Look through the lines below, find those with the word "動画でみる", and copy them.

::: Given records

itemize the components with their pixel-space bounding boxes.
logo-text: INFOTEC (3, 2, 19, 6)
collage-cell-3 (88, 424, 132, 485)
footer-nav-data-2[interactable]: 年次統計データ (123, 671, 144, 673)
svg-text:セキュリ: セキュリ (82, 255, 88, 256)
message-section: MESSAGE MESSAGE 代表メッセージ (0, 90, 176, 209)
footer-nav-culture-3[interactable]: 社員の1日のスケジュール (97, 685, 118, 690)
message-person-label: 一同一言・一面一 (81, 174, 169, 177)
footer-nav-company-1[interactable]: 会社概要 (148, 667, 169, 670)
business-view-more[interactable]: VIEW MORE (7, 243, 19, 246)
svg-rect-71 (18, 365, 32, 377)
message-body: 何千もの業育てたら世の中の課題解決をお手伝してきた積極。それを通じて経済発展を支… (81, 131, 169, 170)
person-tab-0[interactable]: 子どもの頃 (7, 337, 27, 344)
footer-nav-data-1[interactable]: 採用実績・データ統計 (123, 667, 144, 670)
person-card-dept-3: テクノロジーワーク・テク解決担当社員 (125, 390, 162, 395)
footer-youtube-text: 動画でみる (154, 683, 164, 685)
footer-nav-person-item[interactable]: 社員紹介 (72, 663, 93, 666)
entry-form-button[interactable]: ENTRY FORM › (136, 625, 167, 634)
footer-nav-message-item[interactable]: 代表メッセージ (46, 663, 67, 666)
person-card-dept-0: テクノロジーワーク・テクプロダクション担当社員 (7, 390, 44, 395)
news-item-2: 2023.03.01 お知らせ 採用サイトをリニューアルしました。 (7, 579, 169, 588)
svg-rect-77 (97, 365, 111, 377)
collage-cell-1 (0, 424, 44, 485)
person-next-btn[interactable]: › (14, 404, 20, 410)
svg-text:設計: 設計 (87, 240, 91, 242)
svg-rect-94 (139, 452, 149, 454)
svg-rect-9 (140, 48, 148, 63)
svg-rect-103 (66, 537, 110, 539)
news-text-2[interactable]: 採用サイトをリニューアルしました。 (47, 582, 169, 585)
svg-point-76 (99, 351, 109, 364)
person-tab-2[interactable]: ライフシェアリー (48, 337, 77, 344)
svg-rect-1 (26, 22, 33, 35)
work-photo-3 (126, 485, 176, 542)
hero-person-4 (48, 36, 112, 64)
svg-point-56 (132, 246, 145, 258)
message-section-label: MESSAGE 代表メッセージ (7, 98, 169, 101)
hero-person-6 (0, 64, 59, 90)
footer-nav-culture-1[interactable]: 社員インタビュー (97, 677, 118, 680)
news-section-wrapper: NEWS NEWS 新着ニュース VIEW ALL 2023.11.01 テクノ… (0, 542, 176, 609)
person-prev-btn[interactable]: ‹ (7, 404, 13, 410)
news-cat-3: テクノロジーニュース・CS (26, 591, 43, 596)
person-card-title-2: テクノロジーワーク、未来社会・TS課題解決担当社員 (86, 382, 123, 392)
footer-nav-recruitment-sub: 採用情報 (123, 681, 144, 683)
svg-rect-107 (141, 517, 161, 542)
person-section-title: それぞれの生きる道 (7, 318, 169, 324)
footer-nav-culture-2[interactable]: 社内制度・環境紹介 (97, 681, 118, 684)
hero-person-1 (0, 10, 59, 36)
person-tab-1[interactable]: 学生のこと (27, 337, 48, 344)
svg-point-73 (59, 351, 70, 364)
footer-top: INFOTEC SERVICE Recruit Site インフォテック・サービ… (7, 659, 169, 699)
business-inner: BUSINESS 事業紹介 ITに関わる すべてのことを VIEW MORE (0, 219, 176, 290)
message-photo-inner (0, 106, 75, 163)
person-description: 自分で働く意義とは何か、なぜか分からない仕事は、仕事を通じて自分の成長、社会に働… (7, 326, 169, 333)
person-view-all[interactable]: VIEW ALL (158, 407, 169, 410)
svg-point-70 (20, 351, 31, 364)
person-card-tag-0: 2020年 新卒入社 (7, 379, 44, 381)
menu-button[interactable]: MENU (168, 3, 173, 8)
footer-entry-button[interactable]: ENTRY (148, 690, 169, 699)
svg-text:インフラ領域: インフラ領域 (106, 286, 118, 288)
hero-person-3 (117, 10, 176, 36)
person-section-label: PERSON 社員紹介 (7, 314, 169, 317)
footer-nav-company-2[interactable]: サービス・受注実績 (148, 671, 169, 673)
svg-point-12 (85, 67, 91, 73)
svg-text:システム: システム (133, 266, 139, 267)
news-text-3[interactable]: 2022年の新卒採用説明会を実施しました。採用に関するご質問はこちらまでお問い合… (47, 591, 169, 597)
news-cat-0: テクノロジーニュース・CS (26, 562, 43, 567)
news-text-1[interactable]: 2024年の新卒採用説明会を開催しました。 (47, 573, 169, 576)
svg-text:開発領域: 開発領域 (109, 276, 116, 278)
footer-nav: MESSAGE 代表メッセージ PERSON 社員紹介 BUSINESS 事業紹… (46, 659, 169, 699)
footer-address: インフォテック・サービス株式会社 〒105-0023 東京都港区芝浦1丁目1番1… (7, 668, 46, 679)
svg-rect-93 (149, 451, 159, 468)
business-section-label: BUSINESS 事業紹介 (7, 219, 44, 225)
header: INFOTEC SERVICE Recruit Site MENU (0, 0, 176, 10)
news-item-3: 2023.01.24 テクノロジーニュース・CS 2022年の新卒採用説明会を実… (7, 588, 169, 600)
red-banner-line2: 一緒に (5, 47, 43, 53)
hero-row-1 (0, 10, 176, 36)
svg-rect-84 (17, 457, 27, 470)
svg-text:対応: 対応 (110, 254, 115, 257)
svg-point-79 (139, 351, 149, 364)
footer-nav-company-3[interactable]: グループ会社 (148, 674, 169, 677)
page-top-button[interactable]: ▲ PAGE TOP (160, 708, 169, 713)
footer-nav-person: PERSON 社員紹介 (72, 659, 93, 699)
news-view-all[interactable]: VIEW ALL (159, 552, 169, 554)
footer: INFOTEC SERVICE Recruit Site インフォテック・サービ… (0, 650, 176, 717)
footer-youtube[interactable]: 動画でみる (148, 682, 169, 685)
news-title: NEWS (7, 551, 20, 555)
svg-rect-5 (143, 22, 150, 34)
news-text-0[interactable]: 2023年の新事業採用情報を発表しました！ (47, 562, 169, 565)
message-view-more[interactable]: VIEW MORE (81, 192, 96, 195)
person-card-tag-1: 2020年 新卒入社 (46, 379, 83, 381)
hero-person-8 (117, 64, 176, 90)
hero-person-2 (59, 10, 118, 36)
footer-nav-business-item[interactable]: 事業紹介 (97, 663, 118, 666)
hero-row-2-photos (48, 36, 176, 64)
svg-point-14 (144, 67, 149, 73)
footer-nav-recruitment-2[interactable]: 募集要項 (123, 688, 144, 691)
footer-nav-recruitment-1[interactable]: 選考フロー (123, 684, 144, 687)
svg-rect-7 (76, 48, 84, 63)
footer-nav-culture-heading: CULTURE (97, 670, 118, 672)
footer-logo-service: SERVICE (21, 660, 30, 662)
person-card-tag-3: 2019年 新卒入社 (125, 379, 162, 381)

::::::

Response below:
footer-youtube-text: 動画でみる (154, 683, 164, 685)
footer-youtube[interactable]: 動画でみる (148, 682, 169, 685)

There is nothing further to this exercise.